It may look like that from a distance, but this is really not true. Darwin’s success was built on the foundation of a century or two’s careful work building up of an understanding of taxonomy and solid skills that allowed reliable and reproducible identification of species. There are good reasons why earlier versions of evolutionary theory convinced very few people (and why Darwin himself found them such an embarrassment that he was reluctant to put his own theory forward). Darwin (and Wallace) were really the first people able to build up a solid case, and it was built on the basis of the labors of hundreds of natural historians, both refining their taxonomical craft and building up a large catalog of well verified biological facts and reliably differentiated species, through the 18th and early 19th centuries. Darwin himself wsa very much aware of this, and held off announcing his theory until he himself had developed the skills and reputation of an expert taxonomist (which he had not had at the time of the Beagle voyage). It took him almost 20 years.

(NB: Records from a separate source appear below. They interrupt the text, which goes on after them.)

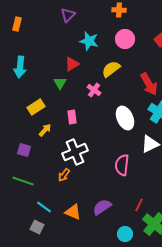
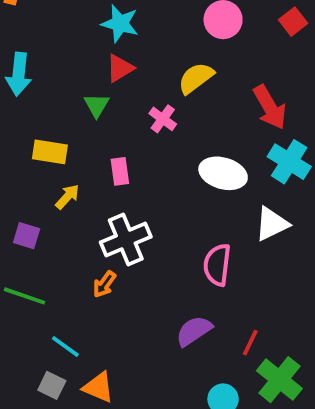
cyan star: (89, 41) -> (120, 24), moved
yellow rectangle: (36, 107) -> (50, 152), turned 42
white ellipse: (125, 118) -> (223, 173), turned -50
purple semicircle: (102, 207) -> (194, 331), moved
orange triangle: (73, 212) -> (99, 387), moved

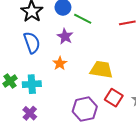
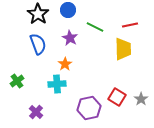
green line: (83, 19) -> (95, 27), moved
yellow trapezoid: (101, 70) -> (123, 49), moved, turned 80
cyan cross: (32, 84) -> (57, 84), moved

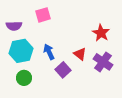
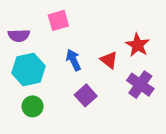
blue arrow: (49, 52) -> (73, 60), moved
red triangle: (80, 54) -> (109, 60), moved

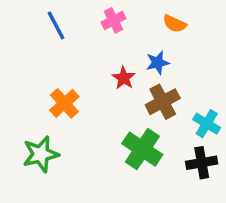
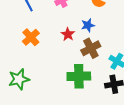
orange cross: (64, 103) -> (31, 37), moved
green cross: (142, 149) -> (79, 76), turned -35

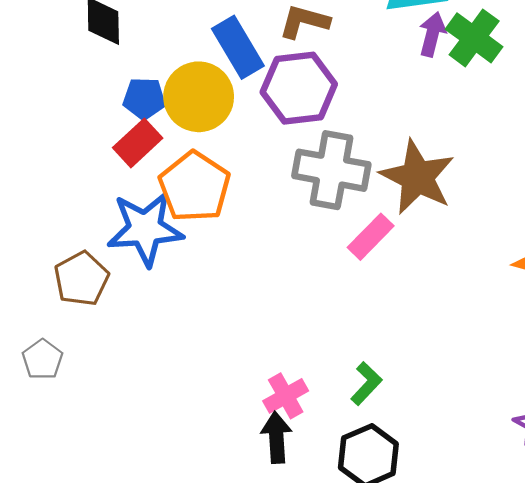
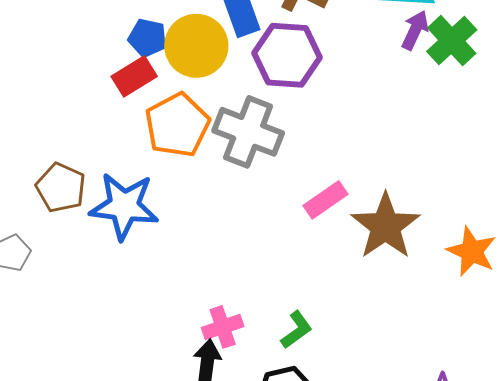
gray cross: (331, 170) -> (248, 132), moved
brown star: (417, 177) -> (386, 226), moved
blue star: (145, 229) -> (124, 206), moved
brown pentagon: (81, 279) -> (61, 188), turned -30

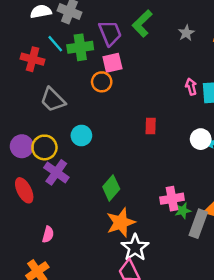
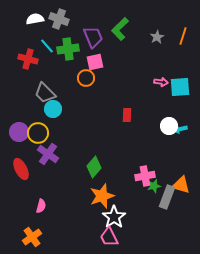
pink arrow: (191, 87) -> (161, 82), turned 112
cyan circle: (81, 136) -> (53, 109), moved

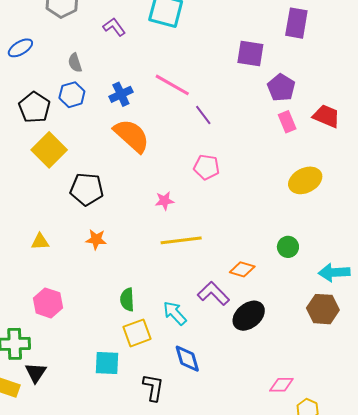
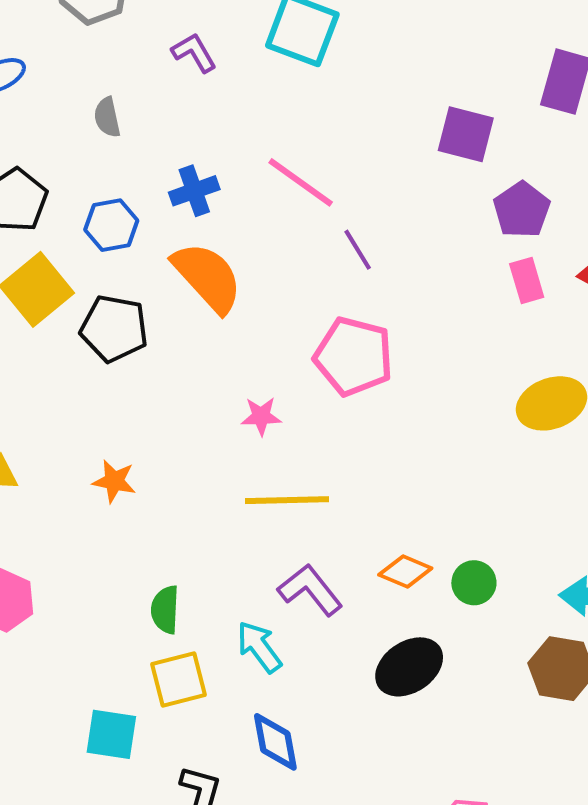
blue hexagon: (72, 95) -> (111, 225), moved
pink pentagon: (207, 167) -> (354, 356), size x1.5
black pentagon: (87, 189) -> (114, 329), moved
green circle: (288, 247) -> (474, 583), moved
purple L-shape: (213, 293) -> (310, 590), moved

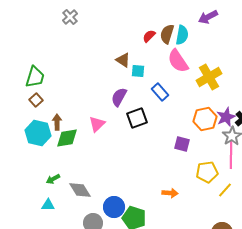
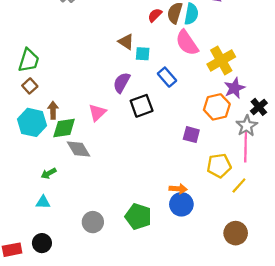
purple star: (226, 117) -> (235, 88), moved
gray diamond: (80, 190) -> (78, 149), moved
blue circle: (114, 207) -> (181, 204), moved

And that is not to mention the work in geology that hugely expanded the age of the Earth, thus giving enough time for evolutionary processes to happen. It is really not until the late 18th century that advances in geology begin to give anyone anyone any reason at all to believe that the Earth is more than a few thousand years old, and it is not until the work of Lyell, in the 19th century, that a solid case for an age in the millions of years was built up. Lyell was an older contemporary (and, eventually, personal friend and mentor) of Darwin, and far and away the most important scientific influence on his thinking. Darwin, who had already done field work with Sedgewick, perhaps the best field geologist of the time, read Lyell’s work during his first few weeks on the Beagle, when it was newly published, and it changed his life.
The ancients had nothing like any of this. They just had loose speculation (as in Anaximander) and unsystematic collections of, often unreliable, natural-historical anecdotes (as in Aristotle’s and Pliny the Elder’s natural histories).